Required work
In the listing below, report how many lines include the string "value", giving only that number.

Material supplied
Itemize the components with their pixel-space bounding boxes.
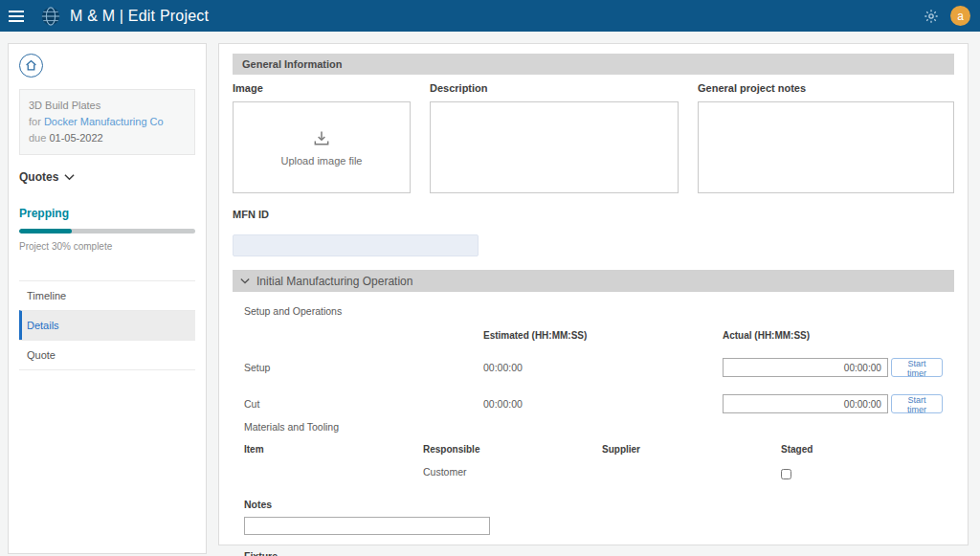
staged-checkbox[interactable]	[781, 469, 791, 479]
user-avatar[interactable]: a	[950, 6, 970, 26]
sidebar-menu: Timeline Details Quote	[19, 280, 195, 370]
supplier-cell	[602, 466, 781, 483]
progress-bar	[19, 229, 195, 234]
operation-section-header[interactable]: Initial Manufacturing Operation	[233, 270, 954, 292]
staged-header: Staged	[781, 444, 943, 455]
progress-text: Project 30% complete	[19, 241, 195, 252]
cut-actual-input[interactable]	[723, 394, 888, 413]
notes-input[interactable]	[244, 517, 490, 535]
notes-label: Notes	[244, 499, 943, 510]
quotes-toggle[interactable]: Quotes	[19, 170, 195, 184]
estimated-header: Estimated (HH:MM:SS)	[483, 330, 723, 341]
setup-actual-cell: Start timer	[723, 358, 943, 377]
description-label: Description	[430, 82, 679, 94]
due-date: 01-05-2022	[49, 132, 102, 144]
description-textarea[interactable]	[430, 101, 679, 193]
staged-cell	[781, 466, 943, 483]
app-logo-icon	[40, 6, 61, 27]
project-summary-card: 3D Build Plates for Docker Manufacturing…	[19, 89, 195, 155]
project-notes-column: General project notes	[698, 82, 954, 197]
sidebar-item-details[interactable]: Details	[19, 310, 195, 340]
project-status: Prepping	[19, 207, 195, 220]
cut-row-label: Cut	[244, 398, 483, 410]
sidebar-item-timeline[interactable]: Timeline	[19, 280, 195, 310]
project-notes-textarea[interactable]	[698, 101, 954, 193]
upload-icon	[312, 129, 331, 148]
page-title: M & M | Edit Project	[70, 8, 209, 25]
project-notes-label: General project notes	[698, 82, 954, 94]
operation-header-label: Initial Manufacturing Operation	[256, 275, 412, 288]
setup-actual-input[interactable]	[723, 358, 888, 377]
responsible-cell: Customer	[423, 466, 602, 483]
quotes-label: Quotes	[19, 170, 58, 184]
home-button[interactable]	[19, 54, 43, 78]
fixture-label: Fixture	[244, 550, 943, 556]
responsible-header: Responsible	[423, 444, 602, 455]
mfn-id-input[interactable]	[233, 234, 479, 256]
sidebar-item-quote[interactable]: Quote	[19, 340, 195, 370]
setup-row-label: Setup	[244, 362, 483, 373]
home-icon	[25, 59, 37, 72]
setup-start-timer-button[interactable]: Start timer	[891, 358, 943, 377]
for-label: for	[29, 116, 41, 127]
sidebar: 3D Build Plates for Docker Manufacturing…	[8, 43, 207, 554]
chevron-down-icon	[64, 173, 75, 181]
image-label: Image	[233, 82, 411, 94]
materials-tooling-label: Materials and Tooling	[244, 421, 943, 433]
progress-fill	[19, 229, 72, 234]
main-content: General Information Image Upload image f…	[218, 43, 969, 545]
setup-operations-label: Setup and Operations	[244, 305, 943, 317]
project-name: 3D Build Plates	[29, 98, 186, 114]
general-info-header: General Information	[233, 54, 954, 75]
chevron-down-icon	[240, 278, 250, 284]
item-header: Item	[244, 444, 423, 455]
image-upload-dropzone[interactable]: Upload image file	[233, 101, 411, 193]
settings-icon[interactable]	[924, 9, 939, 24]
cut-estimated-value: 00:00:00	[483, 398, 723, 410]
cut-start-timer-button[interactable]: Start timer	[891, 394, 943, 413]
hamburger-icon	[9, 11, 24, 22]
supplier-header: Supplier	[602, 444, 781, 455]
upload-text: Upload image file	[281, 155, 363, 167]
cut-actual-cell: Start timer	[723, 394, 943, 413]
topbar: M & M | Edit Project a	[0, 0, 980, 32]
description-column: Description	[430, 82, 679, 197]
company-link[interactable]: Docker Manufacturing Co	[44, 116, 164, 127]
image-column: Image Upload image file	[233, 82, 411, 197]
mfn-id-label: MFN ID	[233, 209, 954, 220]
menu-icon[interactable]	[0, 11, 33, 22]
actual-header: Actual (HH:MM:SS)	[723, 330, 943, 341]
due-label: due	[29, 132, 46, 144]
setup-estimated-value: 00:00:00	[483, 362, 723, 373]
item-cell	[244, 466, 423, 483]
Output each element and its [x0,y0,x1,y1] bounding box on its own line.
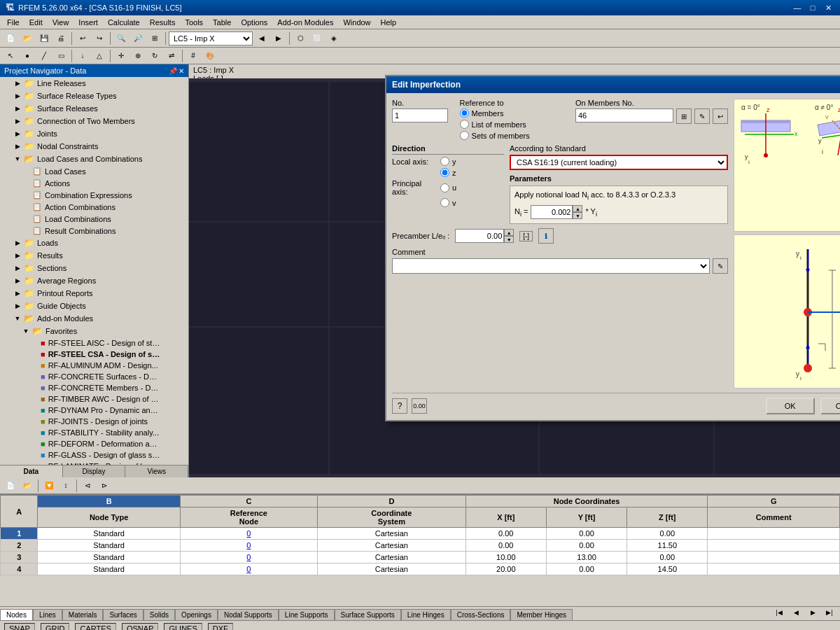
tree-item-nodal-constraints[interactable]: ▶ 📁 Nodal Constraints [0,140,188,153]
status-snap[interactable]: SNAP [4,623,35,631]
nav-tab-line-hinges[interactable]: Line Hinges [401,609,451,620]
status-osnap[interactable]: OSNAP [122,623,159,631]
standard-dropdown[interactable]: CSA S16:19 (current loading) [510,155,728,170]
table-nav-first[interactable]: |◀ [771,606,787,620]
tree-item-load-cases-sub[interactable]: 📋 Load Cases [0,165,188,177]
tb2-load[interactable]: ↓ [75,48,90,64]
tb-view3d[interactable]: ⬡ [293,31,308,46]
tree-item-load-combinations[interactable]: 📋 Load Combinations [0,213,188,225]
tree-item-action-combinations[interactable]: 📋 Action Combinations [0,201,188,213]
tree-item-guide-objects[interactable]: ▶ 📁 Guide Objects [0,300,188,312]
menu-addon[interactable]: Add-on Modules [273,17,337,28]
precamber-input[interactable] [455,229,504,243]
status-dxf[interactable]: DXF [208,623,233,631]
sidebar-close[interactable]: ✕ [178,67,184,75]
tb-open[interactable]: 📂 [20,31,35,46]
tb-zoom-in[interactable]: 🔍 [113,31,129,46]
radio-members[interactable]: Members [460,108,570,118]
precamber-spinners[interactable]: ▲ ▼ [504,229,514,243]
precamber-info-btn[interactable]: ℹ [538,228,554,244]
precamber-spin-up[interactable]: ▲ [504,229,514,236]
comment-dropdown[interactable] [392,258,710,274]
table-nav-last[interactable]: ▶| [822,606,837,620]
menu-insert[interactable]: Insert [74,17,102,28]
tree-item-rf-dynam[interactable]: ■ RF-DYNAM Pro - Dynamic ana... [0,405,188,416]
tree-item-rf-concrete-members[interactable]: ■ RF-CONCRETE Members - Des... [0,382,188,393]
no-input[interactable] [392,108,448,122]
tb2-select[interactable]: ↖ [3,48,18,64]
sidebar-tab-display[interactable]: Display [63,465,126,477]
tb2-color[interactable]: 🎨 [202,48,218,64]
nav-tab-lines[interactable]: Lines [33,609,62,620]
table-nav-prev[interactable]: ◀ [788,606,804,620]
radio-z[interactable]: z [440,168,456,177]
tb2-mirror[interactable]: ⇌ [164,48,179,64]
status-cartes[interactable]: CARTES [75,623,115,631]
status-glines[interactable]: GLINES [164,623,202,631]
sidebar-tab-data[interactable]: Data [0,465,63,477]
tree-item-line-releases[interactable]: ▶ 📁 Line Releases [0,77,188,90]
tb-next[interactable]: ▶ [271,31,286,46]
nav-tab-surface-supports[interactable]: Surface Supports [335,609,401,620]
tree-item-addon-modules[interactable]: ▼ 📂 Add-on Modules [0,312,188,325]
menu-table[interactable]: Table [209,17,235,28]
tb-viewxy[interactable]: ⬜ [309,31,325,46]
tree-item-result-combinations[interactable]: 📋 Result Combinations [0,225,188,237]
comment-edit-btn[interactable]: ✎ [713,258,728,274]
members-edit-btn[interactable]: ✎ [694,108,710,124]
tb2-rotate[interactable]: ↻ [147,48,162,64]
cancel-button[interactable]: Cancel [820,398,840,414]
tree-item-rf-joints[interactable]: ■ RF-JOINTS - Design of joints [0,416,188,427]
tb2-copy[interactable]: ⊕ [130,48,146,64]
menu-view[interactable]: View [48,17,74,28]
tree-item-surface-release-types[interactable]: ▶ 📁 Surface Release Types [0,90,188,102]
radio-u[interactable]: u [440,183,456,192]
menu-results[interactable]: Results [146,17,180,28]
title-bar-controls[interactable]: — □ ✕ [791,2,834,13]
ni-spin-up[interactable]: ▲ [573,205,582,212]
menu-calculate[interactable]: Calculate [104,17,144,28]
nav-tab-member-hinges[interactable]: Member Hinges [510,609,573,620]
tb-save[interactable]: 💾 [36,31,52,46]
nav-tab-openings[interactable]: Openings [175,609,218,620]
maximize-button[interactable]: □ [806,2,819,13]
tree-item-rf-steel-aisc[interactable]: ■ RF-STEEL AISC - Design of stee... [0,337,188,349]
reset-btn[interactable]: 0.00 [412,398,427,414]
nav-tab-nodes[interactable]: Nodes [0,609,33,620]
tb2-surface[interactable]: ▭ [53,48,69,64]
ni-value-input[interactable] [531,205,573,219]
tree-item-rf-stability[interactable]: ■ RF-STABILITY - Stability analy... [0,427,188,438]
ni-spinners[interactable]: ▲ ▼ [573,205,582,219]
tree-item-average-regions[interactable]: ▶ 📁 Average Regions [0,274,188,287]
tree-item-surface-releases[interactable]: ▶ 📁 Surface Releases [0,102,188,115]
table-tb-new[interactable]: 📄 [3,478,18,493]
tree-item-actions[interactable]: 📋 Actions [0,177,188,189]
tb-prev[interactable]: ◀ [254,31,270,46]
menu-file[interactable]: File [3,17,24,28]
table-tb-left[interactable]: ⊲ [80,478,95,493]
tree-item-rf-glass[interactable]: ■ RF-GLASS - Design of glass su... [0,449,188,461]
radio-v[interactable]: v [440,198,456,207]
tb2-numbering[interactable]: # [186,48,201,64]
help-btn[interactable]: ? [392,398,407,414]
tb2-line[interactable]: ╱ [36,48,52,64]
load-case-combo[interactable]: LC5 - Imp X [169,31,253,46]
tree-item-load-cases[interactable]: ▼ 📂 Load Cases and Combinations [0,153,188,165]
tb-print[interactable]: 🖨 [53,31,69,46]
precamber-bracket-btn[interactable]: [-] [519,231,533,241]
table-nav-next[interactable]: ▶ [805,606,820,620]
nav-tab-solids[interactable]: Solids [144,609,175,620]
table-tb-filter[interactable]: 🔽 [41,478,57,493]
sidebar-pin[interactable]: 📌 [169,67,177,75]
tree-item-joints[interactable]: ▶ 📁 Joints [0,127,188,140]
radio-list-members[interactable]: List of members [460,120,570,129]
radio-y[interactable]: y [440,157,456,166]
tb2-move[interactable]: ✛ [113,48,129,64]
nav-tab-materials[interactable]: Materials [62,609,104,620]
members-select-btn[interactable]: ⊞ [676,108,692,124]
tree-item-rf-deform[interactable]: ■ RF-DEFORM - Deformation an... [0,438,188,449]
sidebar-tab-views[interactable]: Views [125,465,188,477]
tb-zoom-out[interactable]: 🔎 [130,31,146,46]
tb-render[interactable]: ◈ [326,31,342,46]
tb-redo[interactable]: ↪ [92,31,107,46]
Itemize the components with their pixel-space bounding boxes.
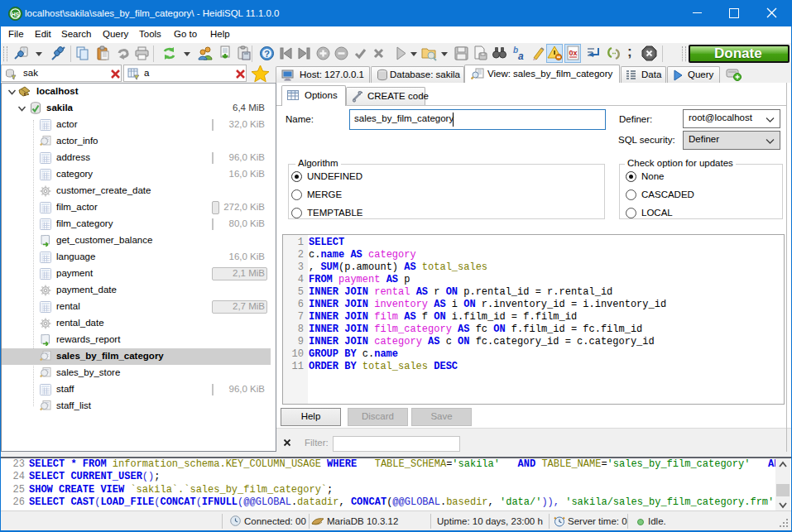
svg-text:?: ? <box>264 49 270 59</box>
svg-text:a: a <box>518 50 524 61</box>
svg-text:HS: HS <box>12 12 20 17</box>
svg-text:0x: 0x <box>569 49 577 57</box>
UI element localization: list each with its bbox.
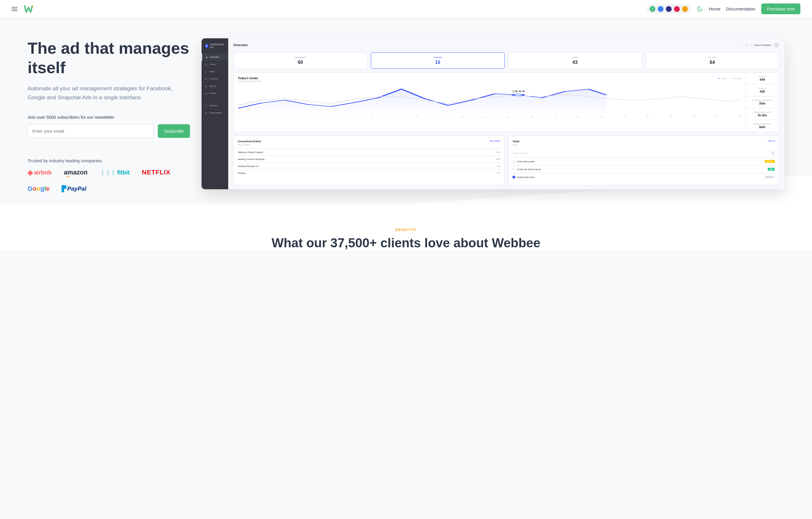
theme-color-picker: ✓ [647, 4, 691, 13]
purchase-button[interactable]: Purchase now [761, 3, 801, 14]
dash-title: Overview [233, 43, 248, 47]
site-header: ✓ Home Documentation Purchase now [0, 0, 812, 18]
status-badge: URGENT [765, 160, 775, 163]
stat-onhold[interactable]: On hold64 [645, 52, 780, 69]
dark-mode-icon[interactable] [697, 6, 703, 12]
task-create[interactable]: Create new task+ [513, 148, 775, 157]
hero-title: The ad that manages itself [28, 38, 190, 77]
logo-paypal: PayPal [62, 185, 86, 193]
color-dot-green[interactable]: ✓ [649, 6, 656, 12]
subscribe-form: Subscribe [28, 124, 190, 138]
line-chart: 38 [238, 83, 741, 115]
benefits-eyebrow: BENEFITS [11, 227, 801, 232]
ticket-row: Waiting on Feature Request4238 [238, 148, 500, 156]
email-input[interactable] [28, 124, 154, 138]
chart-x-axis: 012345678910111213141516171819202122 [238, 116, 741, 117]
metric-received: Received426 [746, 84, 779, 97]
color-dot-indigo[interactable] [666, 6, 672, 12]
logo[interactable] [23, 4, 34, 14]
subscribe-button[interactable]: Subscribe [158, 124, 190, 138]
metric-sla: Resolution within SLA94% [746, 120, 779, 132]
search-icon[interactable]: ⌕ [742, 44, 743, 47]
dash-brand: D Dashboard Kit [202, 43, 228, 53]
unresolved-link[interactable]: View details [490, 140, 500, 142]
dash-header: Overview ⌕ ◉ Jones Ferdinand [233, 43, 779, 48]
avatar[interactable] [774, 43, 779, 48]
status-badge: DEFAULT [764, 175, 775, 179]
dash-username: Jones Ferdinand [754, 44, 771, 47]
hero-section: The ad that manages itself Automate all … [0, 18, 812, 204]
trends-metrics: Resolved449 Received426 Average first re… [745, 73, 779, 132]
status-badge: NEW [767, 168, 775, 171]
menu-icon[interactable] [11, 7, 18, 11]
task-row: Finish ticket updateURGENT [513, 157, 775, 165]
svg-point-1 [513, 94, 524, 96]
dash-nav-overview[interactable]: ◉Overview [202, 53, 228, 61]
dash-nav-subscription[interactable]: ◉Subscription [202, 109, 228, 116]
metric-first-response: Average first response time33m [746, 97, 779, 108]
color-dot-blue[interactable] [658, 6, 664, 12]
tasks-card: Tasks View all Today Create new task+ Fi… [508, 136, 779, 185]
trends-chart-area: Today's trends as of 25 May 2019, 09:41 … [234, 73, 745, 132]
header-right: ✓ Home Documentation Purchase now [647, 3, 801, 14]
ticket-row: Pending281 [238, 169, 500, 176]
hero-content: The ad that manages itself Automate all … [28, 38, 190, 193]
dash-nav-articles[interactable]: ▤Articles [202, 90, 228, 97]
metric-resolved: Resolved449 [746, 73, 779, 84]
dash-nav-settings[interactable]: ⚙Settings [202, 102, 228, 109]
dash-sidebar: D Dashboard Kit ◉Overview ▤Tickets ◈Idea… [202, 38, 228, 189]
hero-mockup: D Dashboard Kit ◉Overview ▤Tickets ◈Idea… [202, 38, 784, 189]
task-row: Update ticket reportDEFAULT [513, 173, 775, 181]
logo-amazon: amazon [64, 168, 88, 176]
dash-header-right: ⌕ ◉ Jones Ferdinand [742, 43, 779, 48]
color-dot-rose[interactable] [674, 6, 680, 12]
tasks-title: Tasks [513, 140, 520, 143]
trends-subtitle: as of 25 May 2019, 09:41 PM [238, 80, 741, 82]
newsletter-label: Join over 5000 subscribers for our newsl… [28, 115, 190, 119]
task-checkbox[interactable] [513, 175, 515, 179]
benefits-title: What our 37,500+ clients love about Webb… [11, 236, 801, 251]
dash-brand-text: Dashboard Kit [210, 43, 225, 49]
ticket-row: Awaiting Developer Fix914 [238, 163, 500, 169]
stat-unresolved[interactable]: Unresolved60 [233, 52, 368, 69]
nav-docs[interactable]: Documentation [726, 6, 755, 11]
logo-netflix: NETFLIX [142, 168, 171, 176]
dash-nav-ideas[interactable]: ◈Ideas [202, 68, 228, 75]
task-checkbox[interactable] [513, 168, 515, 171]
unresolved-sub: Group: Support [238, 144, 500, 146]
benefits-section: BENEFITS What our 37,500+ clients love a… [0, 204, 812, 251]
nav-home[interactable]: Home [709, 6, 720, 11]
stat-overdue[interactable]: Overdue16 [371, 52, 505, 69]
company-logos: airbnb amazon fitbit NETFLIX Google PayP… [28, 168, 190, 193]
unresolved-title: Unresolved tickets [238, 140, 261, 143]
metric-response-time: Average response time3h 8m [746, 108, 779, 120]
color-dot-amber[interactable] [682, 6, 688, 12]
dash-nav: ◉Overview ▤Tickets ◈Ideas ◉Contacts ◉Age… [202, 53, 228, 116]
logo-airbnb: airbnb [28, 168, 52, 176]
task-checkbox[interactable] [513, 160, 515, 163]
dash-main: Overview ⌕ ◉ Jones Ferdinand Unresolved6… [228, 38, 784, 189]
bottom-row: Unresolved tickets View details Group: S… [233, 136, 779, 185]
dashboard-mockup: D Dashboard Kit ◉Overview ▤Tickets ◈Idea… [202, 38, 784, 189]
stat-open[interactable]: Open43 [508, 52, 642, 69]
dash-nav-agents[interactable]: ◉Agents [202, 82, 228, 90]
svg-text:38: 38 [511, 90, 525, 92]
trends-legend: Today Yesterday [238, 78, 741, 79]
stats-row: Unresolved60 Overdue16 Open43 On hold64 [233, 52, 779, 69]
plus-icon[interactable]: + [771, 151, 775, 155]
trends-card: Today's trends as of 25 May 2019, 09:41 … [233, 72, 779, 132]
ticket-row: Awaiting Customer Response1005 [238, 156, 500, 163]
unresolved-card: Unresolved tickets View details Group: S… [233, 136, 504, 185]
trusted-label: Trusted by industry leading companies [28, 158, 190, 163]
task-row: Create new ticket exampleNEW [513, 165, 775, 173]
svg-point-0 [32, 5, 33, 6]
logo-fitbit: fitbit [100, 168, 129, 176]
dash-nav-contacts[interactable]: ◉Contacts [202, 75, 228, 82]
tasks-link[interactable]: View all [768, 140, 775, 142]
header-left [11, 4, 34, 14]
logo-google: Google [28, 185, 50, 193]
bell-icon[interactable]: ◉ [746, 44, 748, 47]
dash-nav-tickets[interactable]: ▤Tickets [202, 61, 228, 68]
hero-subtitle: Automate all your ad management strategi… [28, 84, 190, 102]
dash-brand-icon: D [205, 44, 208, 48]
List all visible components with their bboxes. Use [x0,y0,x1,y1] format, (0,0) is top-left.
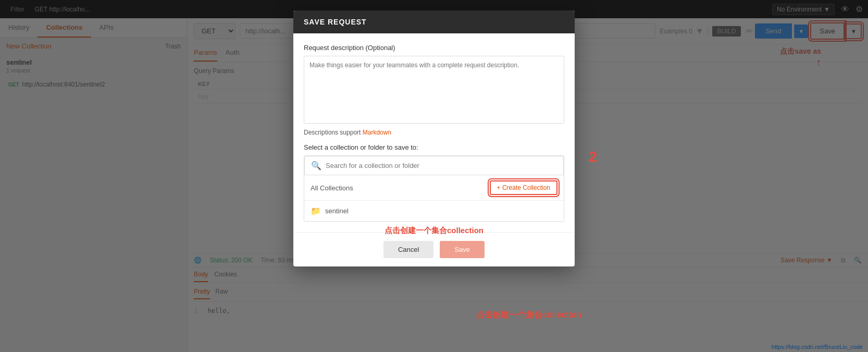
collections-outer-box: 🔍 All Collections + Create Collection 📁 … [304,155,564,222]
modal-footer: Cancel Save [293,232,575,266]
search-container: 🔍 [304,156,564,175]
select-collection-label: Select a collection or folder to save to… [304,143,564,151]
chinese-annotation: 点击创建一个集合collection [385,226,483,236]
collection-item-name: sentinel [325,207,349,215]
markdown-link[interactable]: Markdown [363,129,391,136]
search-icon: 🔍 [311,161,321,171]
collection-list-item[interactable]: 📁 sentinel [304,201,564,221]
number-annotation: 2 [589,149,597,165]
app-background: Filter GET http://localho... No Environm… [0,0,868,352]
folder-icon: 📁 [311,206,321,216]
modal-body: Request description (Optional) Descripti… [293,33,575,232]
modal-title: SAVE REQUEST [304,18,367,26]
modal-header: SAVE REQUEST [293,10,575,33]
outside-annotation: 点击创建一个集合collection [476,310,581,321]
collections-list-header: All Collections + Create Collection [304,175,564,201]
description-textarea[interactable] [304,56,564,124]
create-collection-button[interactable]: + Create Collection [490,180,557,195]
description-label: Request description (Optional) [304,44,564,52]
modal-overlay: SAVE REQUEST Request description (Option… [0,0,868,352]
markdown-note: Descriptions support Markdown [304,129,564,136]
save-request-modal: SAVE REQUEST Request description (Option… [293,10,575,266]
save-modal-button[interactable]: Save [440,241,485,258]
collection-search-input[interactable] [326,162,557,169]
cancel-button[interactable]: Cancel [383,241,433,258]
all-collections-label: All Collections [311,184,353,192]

Task response
3